Seda, una palabra, casi una onomatopeya. “Seda”, un libro, un flujo semántico que contiene lagos helados, océanos, estepas, caballos, viajeros, a Flaubert y a Pasteur, hojas de té, hojas de morera, pequeños huevecillos, orugas blancas y suaves, aves y peces, parpadeos, una mirada, el amor, ¿el amor?, el deseo, una oscuridad suave, una oscuridad de muerte, la nostalgia.

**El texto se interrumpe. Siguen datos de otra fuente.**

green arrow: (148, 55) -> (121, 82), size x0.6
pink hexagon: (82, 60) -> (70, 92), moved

  Cada párrafo está cargado de evocaciones, invocaciones. Esto no es ni una reseña ni un ensayo sobre el libro de Baricco, es mi memoria saltando entre sus páginas.
 
                                                                      
[ Seda ]
    Cuando tenía ocho años decir seda era una caja de zapatos con seis orugas gordas. Las sostenía en mi mano ¡qué tacto delicado! Trepaban, se erguían, colapsaban el tiempo en sus movimientos, un time lapse espontáneo en el que con voraces mordiscos hacían desaparecer las hojas de morera. Las orugas crecieron, engordaron aún más. Pronto estuvieron listas para envolverse en sus crisálidas: una maraña tejida de lo invisible. Veinte días después, demasiados para mi paciencia de niña, seis mariposas blancas, nada gráciles y más parecidas quizá a las polillas, levantaron el vuelo.
    Algunos años después, seda fue un pañuelo azul. Fue también una película, “Le cri de la soie”, recuerdo vagamente una mujer, una fetichista, el frufrú de la seda entre sus manos, su placer.

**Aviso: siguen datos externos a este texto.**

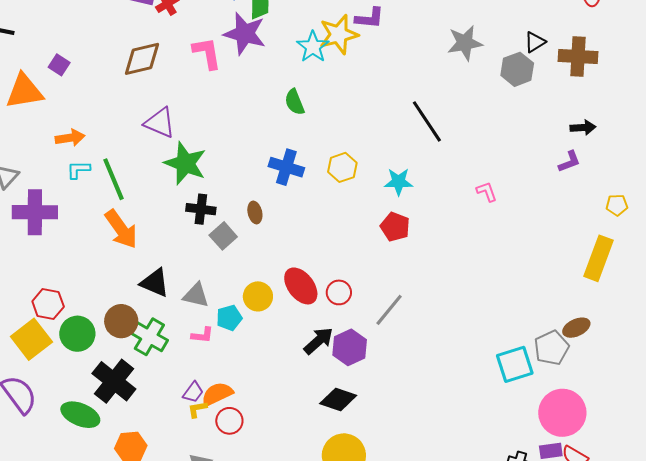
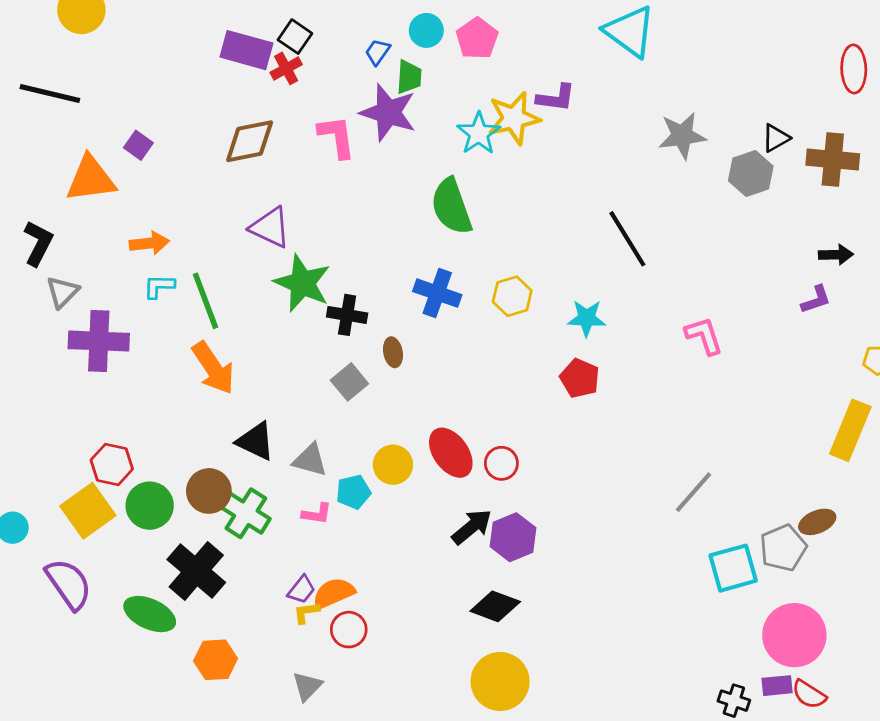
green semicircle: (295, 102) -> (451, 206), size x1.6
pink L-shape: (487, 192) -> (704, 336), size x1.4
black cross: (201, 209) -> (347, 315), moved
gray line: (389, 310) -> (693, 492), moved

    Hoy seda es el vestido más bonito del mundo, con flores atrevidas que han florecido por cincuenta años, el tiempo recorrido desde que una modista aplicada lo cosió. La tela conserva su belleza, su lustre. Me sienta como un guante y me recuerda a otro vestido, uno que estrené a los 16 años. Nunca caminé más erguida y orgullosa que con ese vestido de faldas amplias y pequeños lunares celeste sobre fondo blanco.
 
                                                                     [ Oriente ]
    El oriente de mi infancia no incluía al Japón; empezaba en su frontera difusa, con zares llamados Vladimir; continuaba en la estepa mongola y luego viraba al oeste donde la voz de Sherezade me hablaba de cuarenta ladrones y un tal Simbad; al final me esperaban los tesoros ocultos de la Alhambra en un oriente que había extraviado la brújula. “Cuentos populares rusos”, “Las mil y una noches” y Washington Irving, en un tiempo en el que decir Bagdad era como decir babucha, turbante, alfombra voladora, en lugar de misil, muerte, despojo. ¡Cómo ha cambiado mi oriente!
 
                                                                    [ Viajeros ]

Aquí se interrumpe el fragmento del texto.